Many others have focused on the apparent decline of Britain's mainstream political parties. Despite the huge expansion of the membership of the British Labour Party, it is argued that both of the main British parties are no longer rooted in separate social classes that originally defined them. Instead they are becoming backward looking anachronisms, unable to deal with the new society of the 21st century.

Looking at the strong points of these arguments it is certainly true for example that the reform of Britain's Gilbert and Sullivan style Parliament is long overdue. And it is also right that all of Britain's political parties are, from different angles, in serious trouble. But Britain's political crisis is not, essentially, a Parliamentary problem. It cannot be solved, not by Parliament however reformed, and not on its own.

The British 'problem' starts from the dramatic shift of Western capitalism from the end of the 1970s. This is something that has not been addressed at all in the British Parliament. And therefore, for millions, Brexit was simply the accessible opportunity to act as a representation of resistance to globalisation and the concomitant decline of working class living standards. Why? Because a powerful chunk of the Tory Party and its membership went awol and broke from their traditional defence of the evolving, internationalist, finance-led ruling class. Instead they settled on its most backward and rightist elements, among other things because racism could be weaponised against a radicalising Labour Party. All that opened up the anger of Britain's working classes and mobilised an unprecedented vote for Brexit (in its course sadly splitting the labour movement.)

The British Parliament has not seriously dealt with the matters of wealth and power since 1948. The role of Parliament (whatever government) has become narrower and narrower over decades. Occasionally (most significantly in the stop the war march against Labour PM Blair) critical issues and mass actions have produced reflections in Parliament. Today, the British Parliament is drenched by Brexit because the ruling class party has split away from the main parts of the ruling class, and because Brexit has become the imitation for austerity, insecurity, decline and marginality.

Consequently Parliament appears to be the centre of the cauldron. The fury of large sections of Britain's working class appears to be over Brexit. And the efforts of the main political parties (despite the heroic attempts to turn the issues to poverty and wealth, to welfare or decline by Corbyn and others) appears to be what sort of Brexit should Britain have.
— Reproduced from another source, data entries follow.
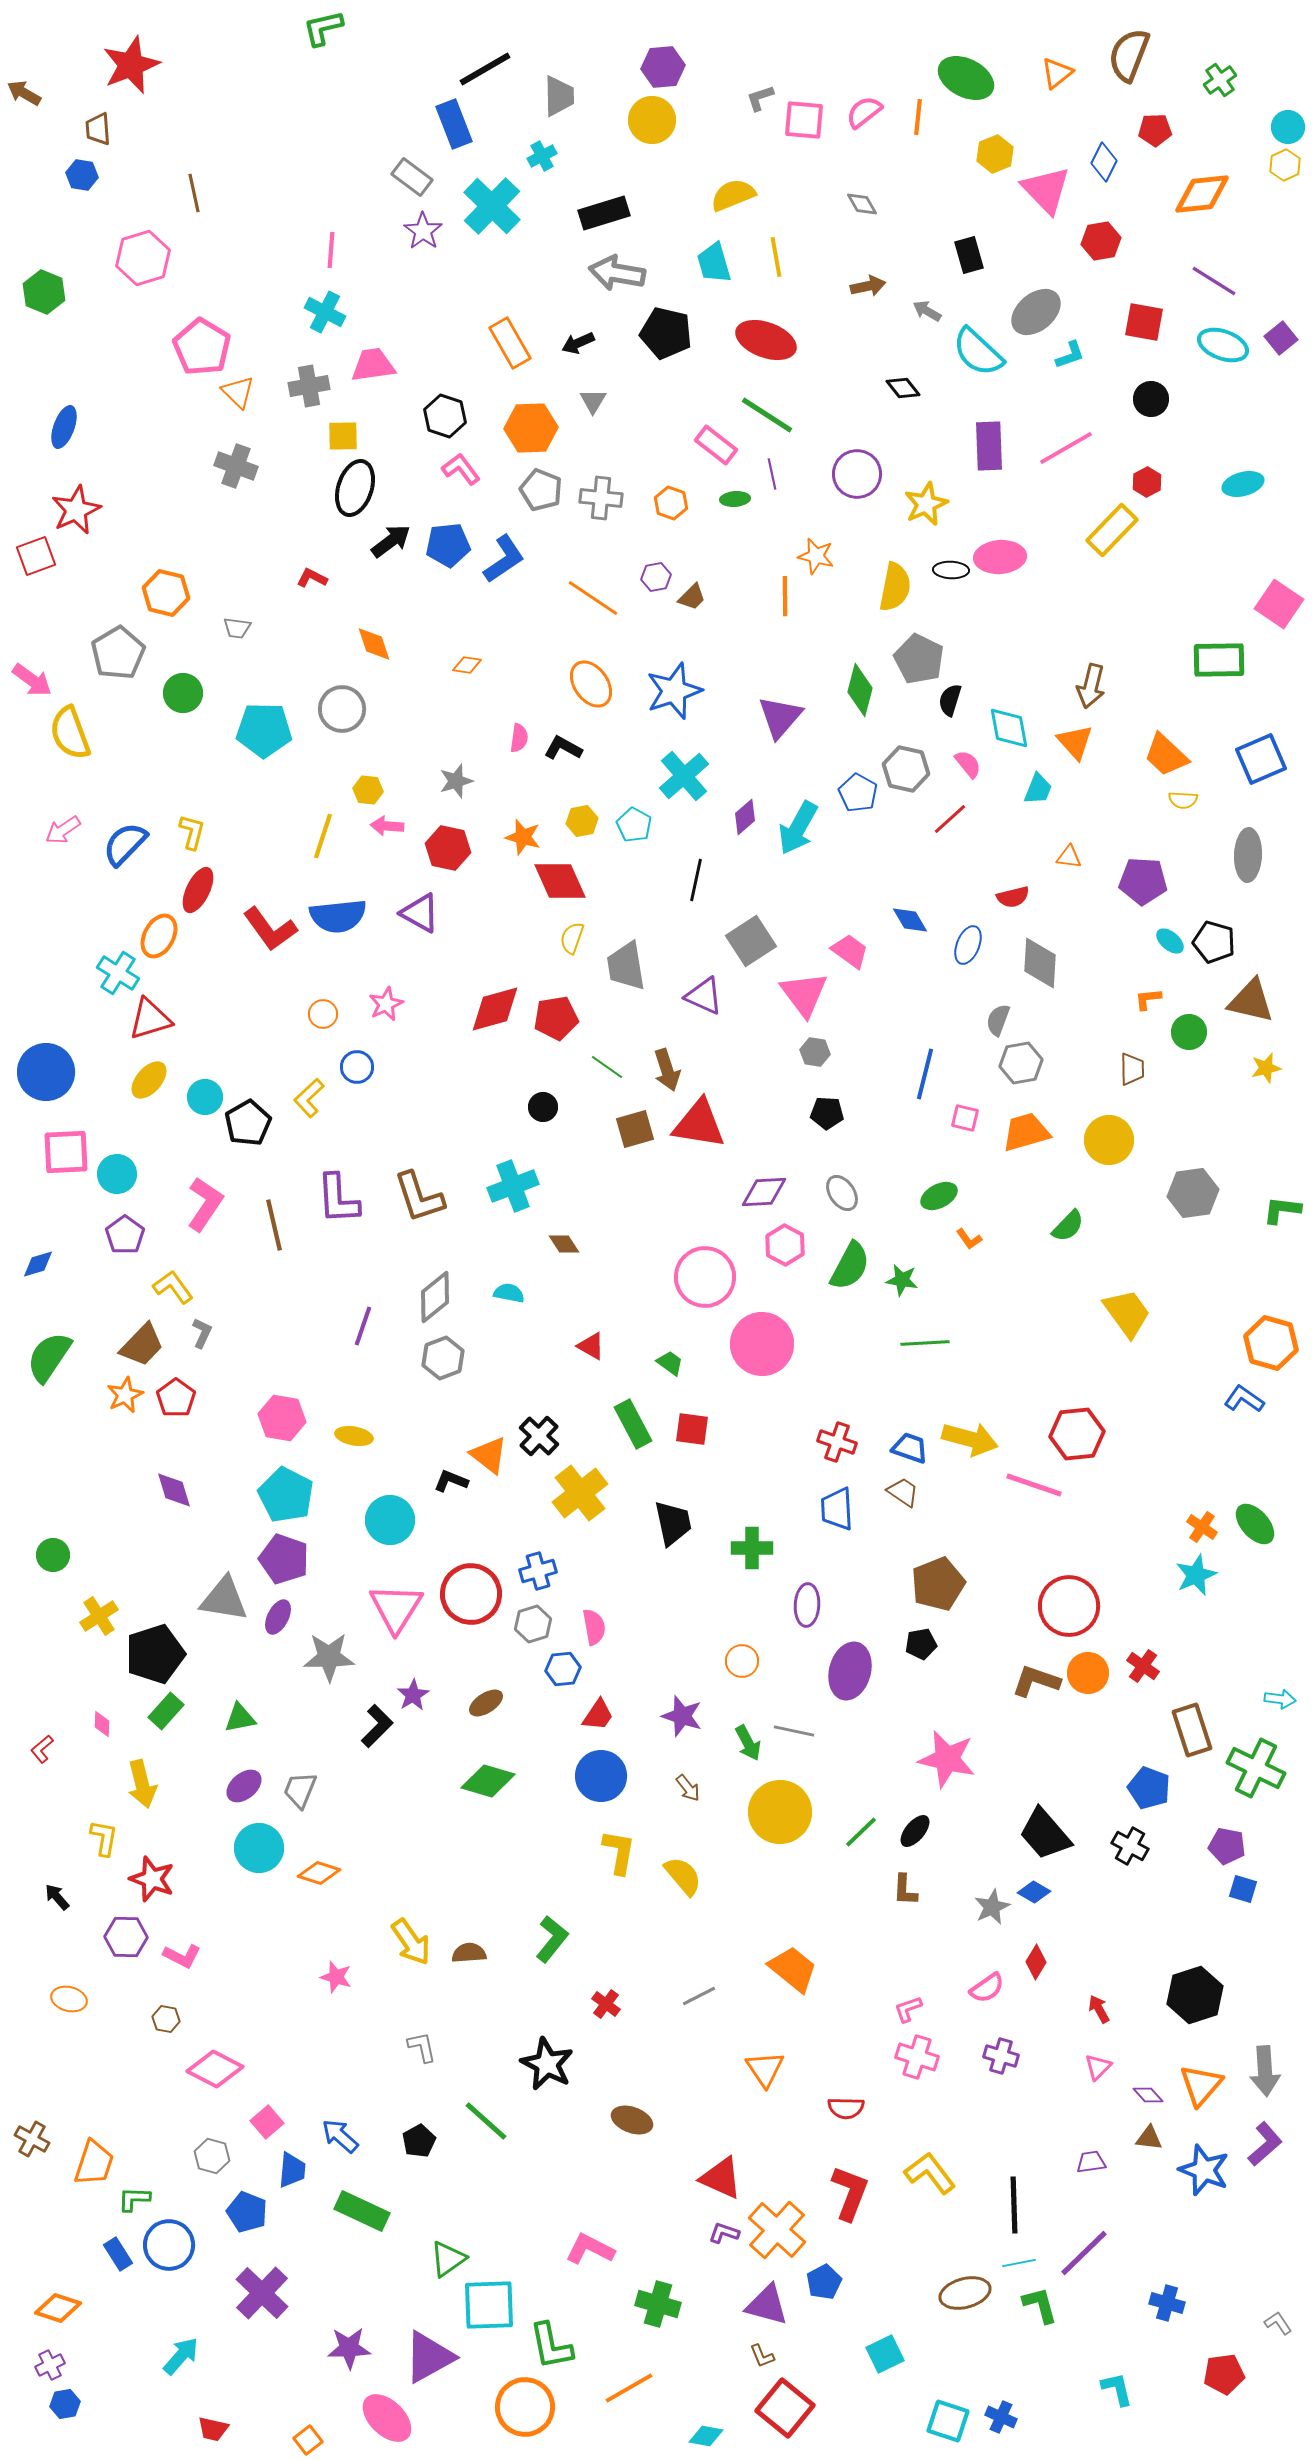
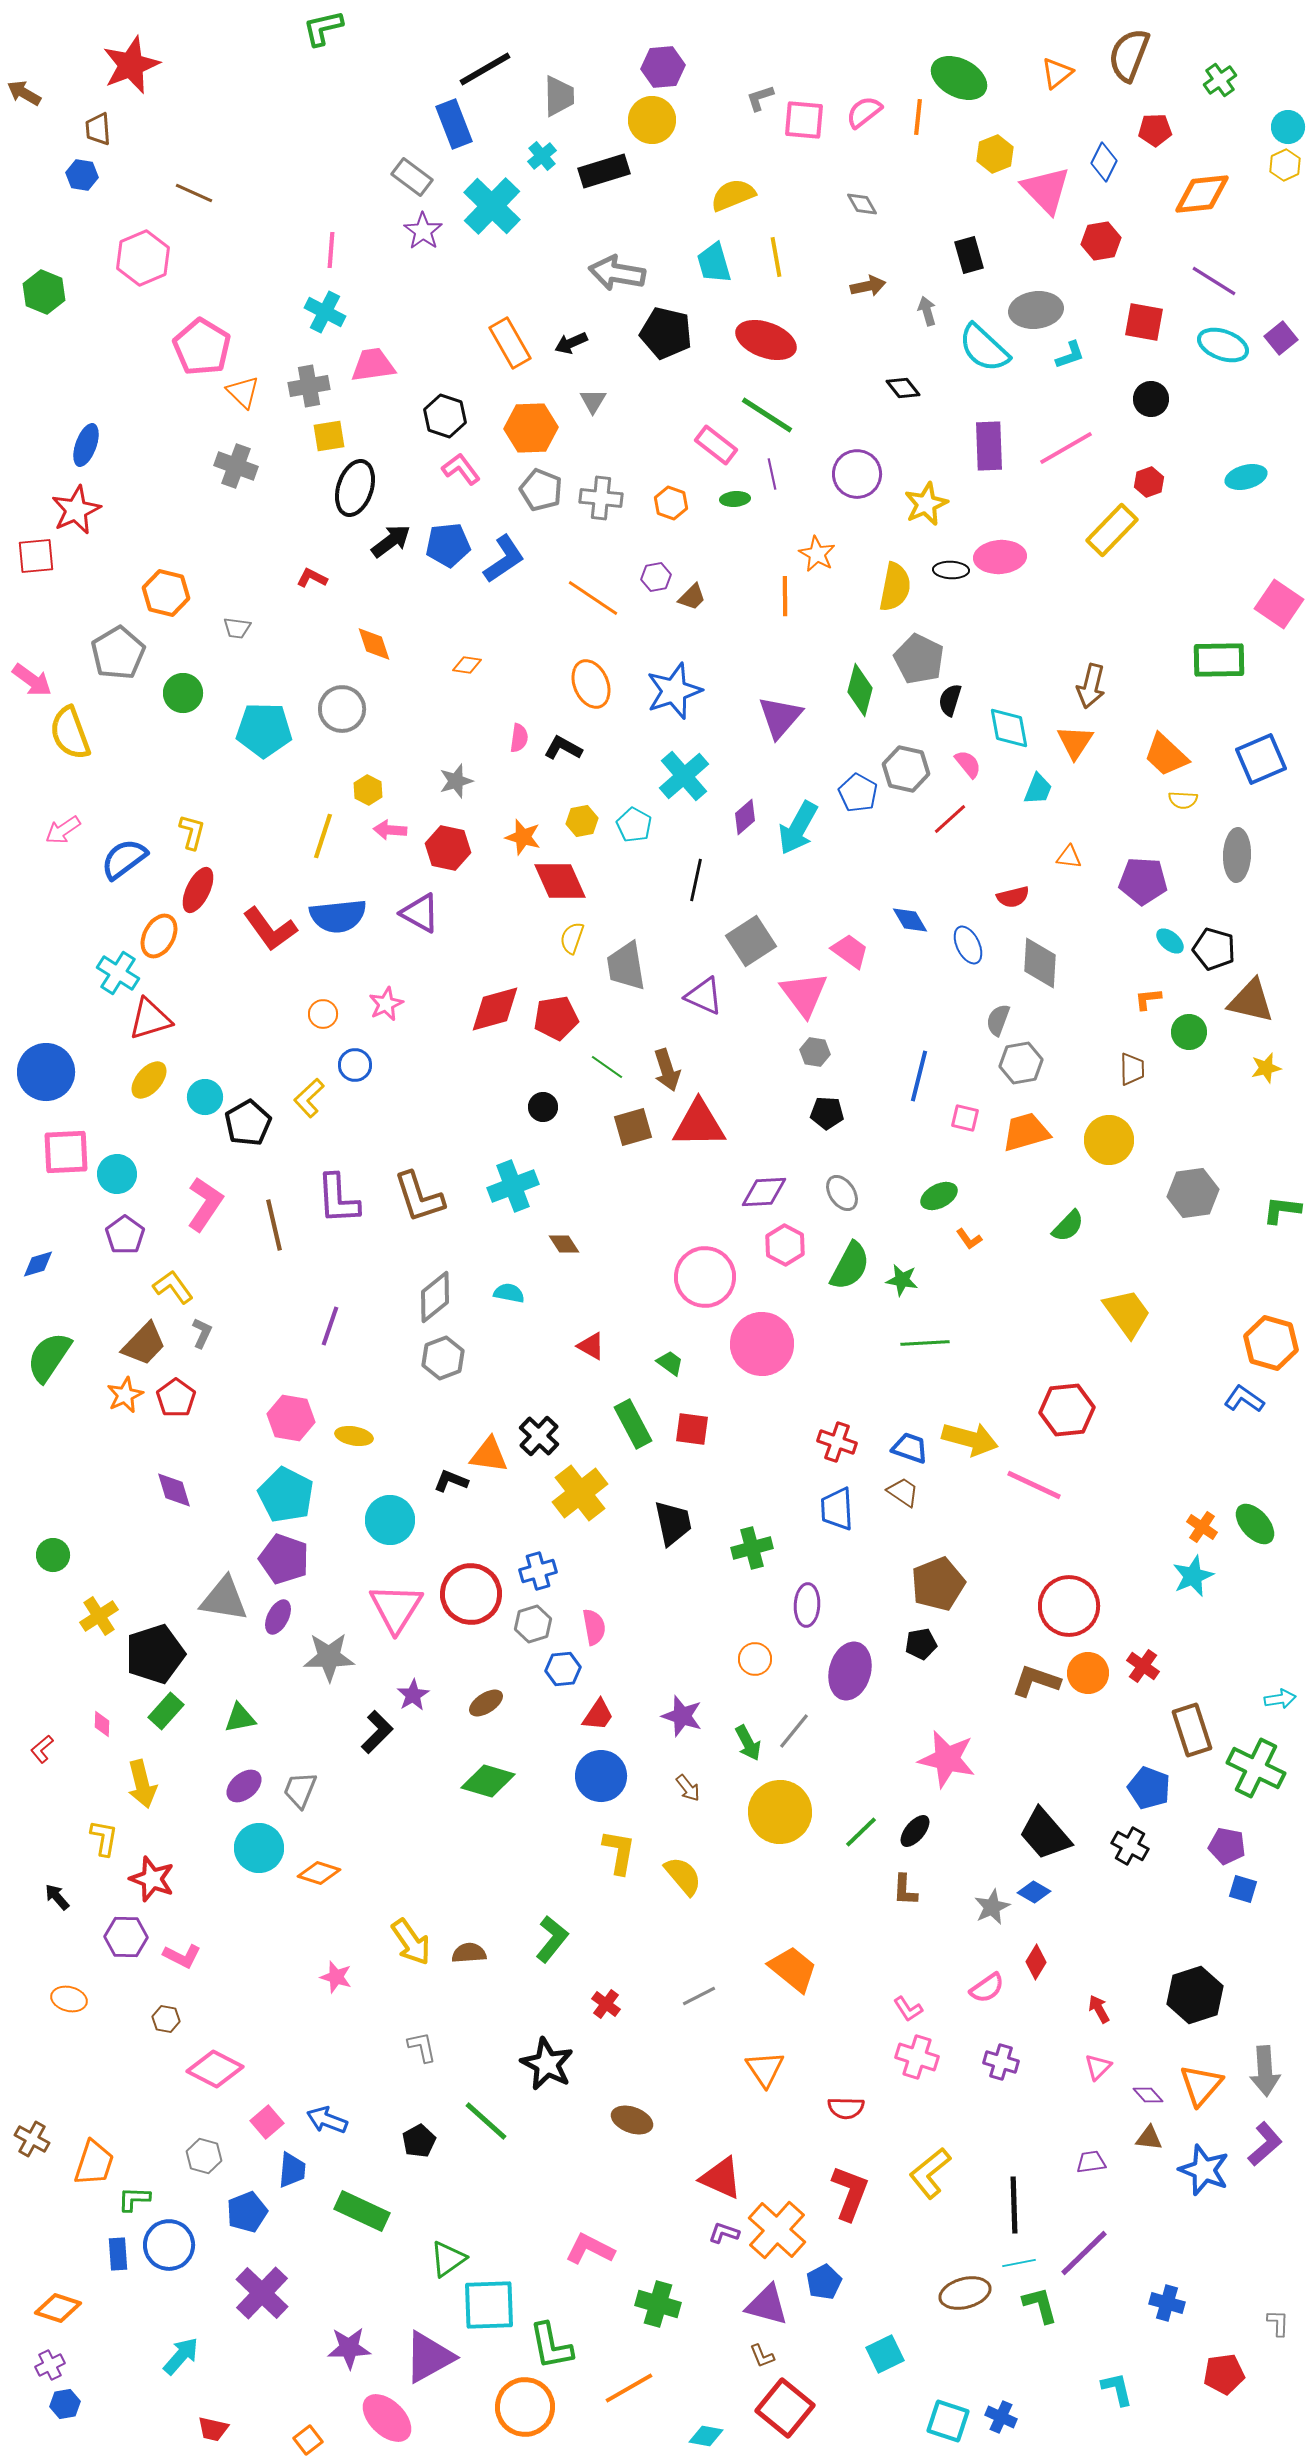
green ellipse at (966, 78): moved 7 px left
cyan cross at (542, 156): rotated 12 degrees counterclockwise
brown line at (194, 193): rotated 54 degrees counterclockwise
black rectangle at (604, 213): moved 42 px up
pink hexagon at (143, 258): rotated 6 degrees counterclockwise
gray arrow at (927, 311): rotated 44 degrees clockwise
gray ellipse at (1036, 312): moved 2 px up; rotated 33 degrees clockwise
black arrow at (578, 343): moved 7 px left
cyan semicircle at (978, 352): moved 6 px right, 4 px up
orange triangle at (238, 392): moved 5 px right
blue ellipse at (64, 427): moved 22 px right, 18 px down
yellow square at (343, 436): moved 14 px left; rotated 8 degrees counterclockwise
red hexagon at (1147, 482): moved 2 px right; rotated 8 degrees clockwise
cyan ellipse at (1243, 484): moved 3 px right, 7 px up
red square at (36, 556): rotated 15 degrees clockwise
orange star at (816, 556): moved 1 px right, 2 px up; rotated 15 degrees clockwise
orange ellipse at (591, 684): rotated 12 degrees clockwise
orange triangle at (1075, 742): rotated 15 degrees clockwise
yellow hexagon at (368, 790): rotated 20 degrees clockwise
pink arrow at (387, 826): moved 3 px right, 4 px down
blue semicircle at (125, 844): moved 1 px left, 15 px down; rotated 9 degrees clockwise
gray ellipse at (1248, 855): moved 11 px left
black pentagon at (1214, 942): moved 7 px down
blue ellipse at (968, 945): rotated 48 degrees counterclockwise
blue circle at (357, 1067): moved 2 px left, 2 px up
blue line at (925, 1074): moved 6 px left, 2 px down
red triangle at (699, 1124): rotated 10 degrees counterclockwise
brown square at (635, 1129): moved 2 px left, 2 px up
purple line at (363, 1326): moved 33 px left
brown trapezoid at (142, 1345): moved 2 px right, 1 px up
pink hexagon at (282, 1418): moved 9 px right
red hexagon at (1077, 1434): moved 10 px left, 24 px up
orange triangle at (489, 1455): rotated 30 degrees counterclockwise
pink line at (1034, 1485): rotated 6 degrees clockwise
green cross at (752, 1548): rotated 15 degrees counterclockwise
cyan star at (1196, 1575): moved 3 px left, 1 px down
orange circle at (742, 1661): moved 13 px right, 2 px up
cyan arrow at (1280, 1699): rotated 16 degrees counterclockwise
black L-shape at (377, 1726): moved 6 px down
gray line at (794, 1731): rotated 63 degrees counterclockwise
pink L-shape at (908, 2009): rotated 104 degrees counterclockwise
purple cross at (1001, 2056): moved 6 px down
blue arrow at (340, 2136): moved 13 px left, 16 px up; rotated 21 degrees counterclockwise
gray hexagon at (212, 2156): moved 8 px left
yellow L-shape at (930, 2173): rotated 92 degrees counterclockwise
blue pentagon at (247, 2212): rotated 30 degrees clockwise
blue rectangle at (118, 2254): rotated 28 degrees clockwise
gray L-shape at (1278, 2323): rotated 36 degrees clockwise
That is the point of Corbyn's continual call for a General Election. It is to get to the essence of the conditions of the working class, today, in Britain. Corbyn hopes and argues for a General Election that will force out the substantial, critical, realities from behind the Brexit shenanigans and reunite a class on the basis of radical change.

The battle that is on the horizon; resisting and defeating a coalition of big business, of a large part of (suddenly united) right wing parliamentarians, of EU rules on government intervention, of Labour MPs and ex Labour MPs that support globalisation, will put Brexit in to its real place. It will also demonstrate why mass action and a mass movement with the European peoples' support, will be the real engine room for political reform of any note. The failure to take on this battle will not just send Parliament back to sleep. It will build modern fascism, because only the steel fist can force the working class into greater and greater sacrifice.